Vier Unbekannte sprengen Geldautomat bei Wassenberg

Mit Audi geflüchtet : Haus evakuiert nach Sprengung eines Geldautomaten

Unbekannte sprengen Bankautomaten bei Wassenberg

Ein lauter Knall weckte in der Nacht zu Mittwoch Anwohner im Wassenberger Ortsteil Birgelen: Unbekannte hatten einen Geldautomaten gesprengt. Da nicht der gesamte Sprengstoff detoniert war, wurden Wohnungen im näheren Umkreis evakuiert.

Durch die Wucht der Explosion um 3.50 Uhr wurde der Vorraum der Volksbank in der Lambertusstraße stark beschädigt. Die Scheiben barsten, Dachplatten fielen herab. Laut Polizeibericht sahen aus dem Schlaf gerissene Anwohner vier Männer von schlanker Statur, vermummt mit Sturmhauben. Sie hielten sich noch kurz am Gebäude auf, stiegen dann in einen dunklen Audi und fuhren in Richtung niederländischer Grenze davon.

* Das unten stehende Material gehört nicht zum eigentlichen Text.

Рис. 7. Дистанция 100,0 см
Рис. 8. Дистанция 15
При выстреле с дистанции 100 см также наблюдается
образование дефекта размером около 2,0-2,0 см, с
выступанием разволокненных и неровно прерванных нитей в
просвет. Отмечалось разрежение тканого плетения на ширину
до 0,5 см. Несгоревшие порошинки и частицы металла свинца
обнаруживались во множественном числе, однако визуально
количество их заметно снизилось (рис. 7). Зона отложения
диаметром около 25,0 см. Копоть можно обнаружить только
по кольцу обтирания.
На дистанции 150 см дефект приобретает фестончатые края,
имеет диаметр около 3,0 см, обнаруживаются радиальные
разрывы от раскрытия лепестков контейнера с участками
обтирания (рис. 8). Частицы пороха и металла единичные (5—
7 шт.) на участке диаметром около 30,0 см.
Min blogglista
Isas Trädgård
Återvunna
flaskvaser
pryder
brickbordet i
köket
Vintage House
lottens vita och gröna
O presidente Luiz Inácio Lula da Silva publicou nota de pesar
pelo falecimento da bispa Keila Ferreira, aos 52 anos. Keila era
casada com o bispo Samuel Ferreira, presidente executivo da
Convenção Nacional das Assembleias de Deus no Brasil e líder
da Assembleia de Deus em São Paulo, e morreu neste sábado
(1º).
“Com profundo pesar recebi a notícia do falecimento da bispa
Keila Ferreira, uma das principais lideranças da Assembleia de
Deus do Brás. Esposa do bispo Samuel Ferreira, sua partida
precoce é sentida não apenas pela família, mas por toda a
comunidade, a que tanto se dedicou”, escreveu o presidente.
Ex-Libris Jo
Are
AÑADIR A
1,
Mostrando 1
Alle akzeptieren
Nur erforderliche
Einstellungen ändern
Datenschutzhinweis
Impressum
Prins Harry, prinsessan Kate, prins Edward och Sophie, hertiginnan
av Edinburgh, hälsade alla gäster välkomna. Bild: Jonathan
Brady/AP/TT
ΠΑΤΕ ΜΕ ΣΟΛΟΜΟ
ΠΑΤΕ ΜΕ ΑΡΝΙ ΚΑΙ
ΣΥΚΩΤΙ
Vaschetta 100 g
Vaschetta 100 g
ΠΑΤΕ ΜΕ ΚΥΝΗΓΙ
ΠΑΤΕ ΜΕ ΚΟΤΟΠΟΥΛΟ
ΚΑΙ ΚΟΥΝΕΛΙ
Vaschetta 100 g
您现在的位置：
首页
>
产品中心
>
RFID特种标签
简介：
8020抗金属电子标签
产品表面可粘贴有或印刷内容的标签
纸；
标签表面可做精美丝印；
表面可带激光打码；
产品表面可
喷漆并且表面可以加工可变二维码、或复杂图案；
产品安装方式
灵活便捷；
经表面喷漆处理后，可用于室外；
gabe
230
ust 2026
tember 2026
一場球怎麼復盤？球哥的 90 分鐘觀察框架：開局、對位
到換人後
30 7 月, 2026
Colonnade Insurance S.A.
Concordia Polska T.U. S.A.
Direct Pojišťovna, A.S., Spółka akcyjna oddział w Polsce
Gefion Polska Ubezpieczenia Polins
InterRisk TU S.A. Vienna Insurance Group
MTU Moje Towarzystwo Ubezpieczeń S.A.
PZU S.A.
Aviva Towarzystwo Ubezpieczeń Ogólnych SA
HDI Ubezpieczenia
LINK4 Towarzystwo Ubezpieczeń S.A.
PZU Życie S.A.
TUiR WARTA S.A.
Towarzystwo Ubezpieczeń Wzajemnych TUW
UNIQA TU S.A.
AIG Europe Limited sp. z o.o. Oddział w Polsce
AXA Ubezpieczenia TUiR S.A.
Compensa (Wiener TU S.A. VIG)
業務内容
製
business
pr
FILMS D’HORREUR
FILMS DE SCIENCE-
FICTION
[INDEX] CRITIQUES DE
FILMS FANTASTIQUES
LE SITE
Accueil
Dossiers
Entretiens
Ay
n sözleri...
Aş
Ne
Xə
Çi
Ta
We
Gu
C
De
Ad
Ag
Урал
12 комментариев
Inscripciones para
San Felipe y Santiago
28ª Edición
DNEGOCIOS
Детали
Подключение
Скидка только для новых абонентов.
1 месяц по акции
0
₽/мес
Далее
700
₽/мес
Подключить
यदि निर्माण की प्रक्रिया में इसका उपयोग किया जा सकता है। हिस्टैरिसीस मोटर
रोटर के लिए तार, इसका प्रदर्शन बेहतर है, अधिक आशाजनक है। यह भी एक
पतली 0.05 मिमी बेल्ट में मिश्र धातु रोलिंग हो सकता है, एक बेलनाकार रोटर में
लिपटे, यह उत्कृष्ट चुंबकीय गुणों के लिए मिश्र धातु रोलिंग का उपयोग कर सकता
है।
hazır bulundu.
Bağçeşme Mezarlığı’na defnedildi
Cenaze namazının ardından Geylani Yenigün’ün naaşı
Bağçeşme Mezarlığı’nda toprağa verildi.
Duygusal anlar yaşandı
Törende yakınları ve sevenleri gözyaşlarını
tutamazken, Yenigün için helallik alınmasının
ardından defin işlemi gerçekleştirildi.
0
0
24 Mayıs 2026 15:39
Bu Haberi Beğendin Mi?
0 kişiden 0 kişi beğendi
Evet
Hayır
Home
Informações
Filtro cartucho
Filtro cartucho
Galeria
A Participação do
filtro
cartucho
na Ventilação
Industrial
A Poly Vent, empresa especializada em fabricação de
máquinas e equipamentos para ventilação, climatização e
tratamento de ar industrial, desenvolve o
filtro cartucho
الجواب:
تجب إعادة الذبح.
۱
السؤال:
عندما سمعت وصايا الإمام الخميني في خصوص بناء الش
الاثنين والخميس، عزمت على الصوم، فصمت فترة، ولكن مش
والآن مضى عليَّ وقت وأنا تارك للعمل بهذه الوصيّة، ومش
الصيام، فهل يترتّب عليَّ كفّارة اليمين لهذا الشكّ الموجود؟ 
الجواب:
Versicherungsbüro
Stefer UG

Ob sie Bargeld erbeuteten, wird noch ermittelt. Die Polizei sicherte die Spuren am Tatort und nahm die Ermittlungen auf.

An einem zweiten Geldautomaten, der sich ebenfalls in dem Gebäude befand, hatten die Täter offenbar ebenfalls bereits Sprengstoff angebracht. Der war aber nicht explodiert, weshalb Sprengstoffexperten hinzugerufen wurden. Fünf Wohnungen im direkten Umfeld der Bankfiliale mussten zur Sicherung evakuiert werden. Auch die Lambertusstraße musste gesperrt werden.

Wer Beobachtungen gemacht hat, wird gebeten, sich beim Kriminalkommissariat der Polizei in Heinsberg unter der Telefonnummer 02452/9200 zu melden.

Fast zeitgleich wurde eine Scheibe einer Bankfiliale auf der Lauerstraße in Erkelenz eingeworfen. Da der Polizei Heinsberg kein Einbruch oder Einbruchsversuch bekannt ist, handelte es sich wohl um Vandalismus.

Insgesamt gab es in diesem Jahr in der Region bereits 15 Fälle von Sprengungen an Geldautomaten Elfmal waren die Täter erfolgreich, sechsmal davon im Kreis Heinsberg. Viermal blieb es beim Versuch, einmal davon in Übach-Palenberg.